Carré 61

Carré d'étude réservé par Lea CARRILLO

Deux visages, un carré

Nom du lieu : Rue Général Ferrié

Je suis revenu sur mon carré par une matinée hivernale, où le ciel clair semblait promettre du soleil, mais où le vent mordant rappelait la rudesse du temps. Mon carré, fidèle à sa double identité, me révèle deux mondes séparés par le même bâtiment.

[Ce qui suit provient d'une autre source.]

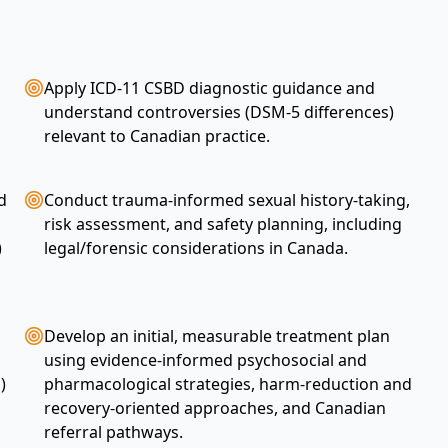
Apply ICD-11 CSBD diagnostic guidance and
understand controversies (DSM-5 differences)
relevant to Canadian practice.
d
Conduct trauma-informed sexual history-taking,
risk assessment, and safety planning, including
)
legal/forensic considerations in Canada.
Develop an initial, measurable treatment plan
using evidence-informed psychosocial and
)
pharmacological strategies, harm-reduction and
recovery-oriented approaches, and Canadian
referral pathways.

Du côté de la petite cour, le silence règne presque. Les hauts immeubles forment un bouclier contre le bruit de la rue, et le temps y laisse ses marques visibles : le crépi des murs craquelle, le bitume du parking se fissure, les lignes blanches s’effacent doucement. Pourtant, quelques arbres subsistent, isolés, leurs branches dressées comme pour affirmer qu’ils existent encore. La lumière peine à traverser cette cage de béton, mais lorsqu’elle trouve son chemin, elle révèle la beauté mélancolique de la patine des lieux, l’histoire inscrite dans chaque fissure et chaque ombre. Tout semble lent ici, immobile, et pourtant le souffle des passants, le cliquetis des portes et le murmure d’un vent froid rappellent que le carré vit, même dans sa solitude.

De l’autre côté, la rue Général Ferrié danse avec les voitures. Le bruit omniprésent se mêle à la chaleur du soleil sur la façade claire de l’immeuble, et la végétation, plus dense ici, résiste au bitume et aux murs. Les branches caressent les façades et jouent avec les ombres sur le trottoir, offrant des contrastes lumineux et des éclats verts dans ce paysage urbain. Le temps, là aussi, a laissé ses traces : une peinture écaillée, un banc remplacé, les habitudes des passants qui rythment l’espace. Chaque élément, même le plus banal, raconte le passage du temps et la persistance des choses malgré tout.

En traversant mon carré, je prends le temps d’observer ces deux mondes qui coexistent, l’un calme et introspectif, l’autre vibrant et lumineux. Les contrastes, les détails, le souffle des habitants et de la végétation font de cet espace un lieu fragile mais résilient, où le temps laisse son empreinte et où chaque instant devient une petite histoire à raconter.

Entre calme et mouvement, l'espace se transforme.

Corridor cyclable au cœur des contrastes urbains.

Entre nature et architecture, un ciel sans rupture.

Sous les branches, la lumière trace son chemin.